Barley grass germinates prolifically after autumn rain — exactly the pattern Sydney is seeing right now — and seeds dry out and detach through autumn, making this the highest-risk window of the year.
Where the Risk Is Highest Around Surry Hills
The well-maintained turf in the centre of Prince Alfred Park, Redfern Park, and Eddie Ward Park is relatively low risk. The danger is in the places that don't get mown as often:
Park edges and border strips — the grassy strips between turf and fencing or path edges. These are mown less frequently and are exactly where barley grass and wild oats establish. Prince Alfred Park's border areas along its fence lines are a consistent example.

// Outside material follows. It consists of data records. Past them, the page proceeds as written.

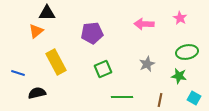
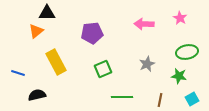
black semicircle: moved 2 px down
cyan square: moved 2 px left, 1 px down; rotated 32 degrees clockwise
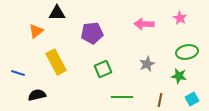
black triangle: moved 10 px right
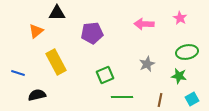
green square: moved 2 px right, 6 px down
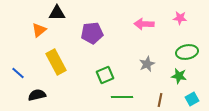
pink star: rotated 24 degrees counterclockwise
orange triangle: moved 3 px right, 1 px up
blue line: rotated 24 degrees clockwise
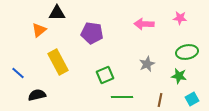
purple pentagon: rotated 15 degrees clockwise
yellow rectangle: moved 2 px right
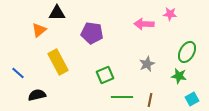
pink star: moved 10 px left, 4 px up
green ellipse: rotated 50 degrees counterclockwise
brown line: moved 10 px left
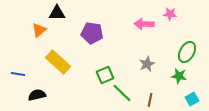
yellow rectangle: rotated 20 degrees counterclockwise
blue line: moved 1 px down; rotated 32 degrees counterclockwise
green line: moved 4 px up; rotated 45 degrees clockwise
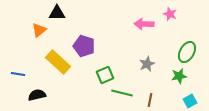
pink star: rotated 16 degrees clockwise
purple pentagon: moved 8 px left, 13 px down; rotated 10 degrees clockwise
green star: rotated 21 degrees counterclockwise
green line: rotated 30 degrees counterclockwise
cyan square: moved 2 px left, 2 px down
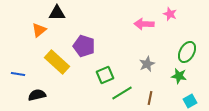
yellow rectangle: moved 1 px left
green star: rotated 21 degrees clockwise
green line: rotated 45 degrees counterclockwise
brown line: moved 2 px up
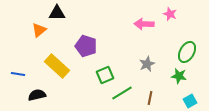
purple pentagon: moved 2 px right
yellow rectangle: moved 4 px down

Sydney Park, Alexandria — excellent for dogs, but its size means rougher grass management in the outer embankments and areas away from main paths. Stick to well-worn routes rather than letting dogs run through longer grass at the edges.
Unmown residential verges — nature strips throughout Surry Hills, Redfern, and Darlinghurst vary enormously. Side streets and laneways can go weeks without a cut in autumn and become prime seed territory. Dogs on-lead walking past these strips are still exposed.
Pocket parks — Frog Hollow Reserve, Harmony Park, and James Hilder Reserve receive less intensive maintenance than the larger parks, and their edges can harbour weed grasses.
Centennial Park — for owners who make the trip, the areas away from its main paths and manicured lawns can have significant weed grass growth in the wilder sections.